[Marius the Epicurean Volume Two by Walter Horatio Pater]@TWC D-Link bookMarius the Epicurean Volume Two CHAPTER XVIII: "THE CEREMONY OF THE DART" 10/15
It left in truth a weight upon the spirits; and with that weight unlifted, there could be no real justification of the ways of Heaven to man.
"Let thine air be cheerful," he had said; and, with an effort, did himself at times attain to that serenity of aspect, which surely ought to accompany, as their outward flower and favour, hopeful assumptions like those.
Still, what in Aurelius was but a passing expression, was with Cornelius (Marius could but note the contrast) nature, and a veritable physiognomy.
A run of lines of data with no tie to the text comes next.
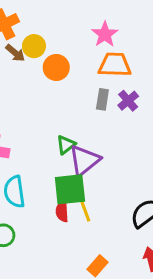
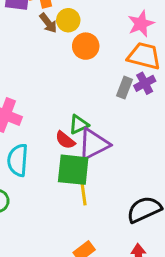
purple cross: (128, 101) -> (145, 83), moved
red semicircle: (62, 211) -> (65, 140), moved, turned -60

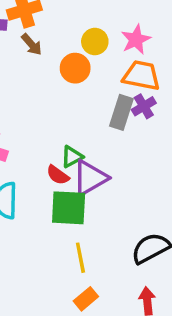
yellow circle: (68, 20) -> (95, 42), moved
gray rectangle: (125, 88) -> (121, 112), size x1.4
yellow line: (83, 192) -> (80, 258), moved

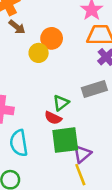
yellow circle: (95, 42) -> (39, 53), moved
gray rectangle: (121, 112) -> (94, 89), moved, turned 65
purple triangle: (90, 178) -> (82, 154), moved, size x0.7

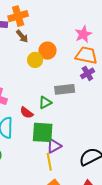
gray rectangle: (94, 89) -> (65, 89), moved
red semicircle: (53, 118) -> (27, 113), moved

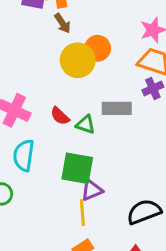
yellow circle: (35, 60) -> (78, 60), size x1.5
green triangle: (45, 102) -> (86, 125), turned 40
red semicircle: (27, 113) -> (60, 116), moved

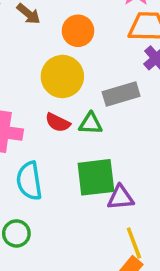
yellow circle: (78, 60) -> (62, 76), moved
purple triangle: (92, 190) -> (121, 198), turned 35
yellow line: (82, 213) -> (134, 243), moved

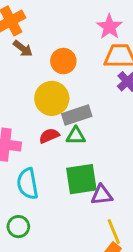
gray rectangle: (121, 94) -> (77, 115), moved
red semicircle: (58, 123) -> (49, 136), turned 132

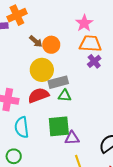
brown arrow: (23, 49) -> (36, 41), moved
red semicircle: (49, 136) -> (38, 95), size x1.5
green triangle: (76, 136) -> (65, 96), moved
With Cornelius, in fact, it was nothing less than the joy which Dante apprehended in the blessed spirits of the perfect, the outward semblance of which, like a reflex of physical light upon human faces from "the land which is very far off," we may trace from Giotto onward to its consummation in the work of Raphael--the serenity, the [53] durable cheerfulness, of those who have been indeed delivered from death, and of which the utmost degree of that famed "blitheness "of the Greeks had been but a transitory gleam, as in careless and wholly superficial youth.
And yet, in Cornelius, it was certainly united with the bold recognition of evil as a fact in the world; real as an aching in the head or heart, which one instinctively desires to have cured; an enemy with whom no terms could be made, visible, hatefully visible, in a thousand forms--the apparent waste of men's gifts in an early, or even in a late grave; the death, as such, of men, and even of animals; the disease and pain of the body. And there was another point of dissidence between Aurelius and his reader .-- The philosophic emperor was a despiser of the body.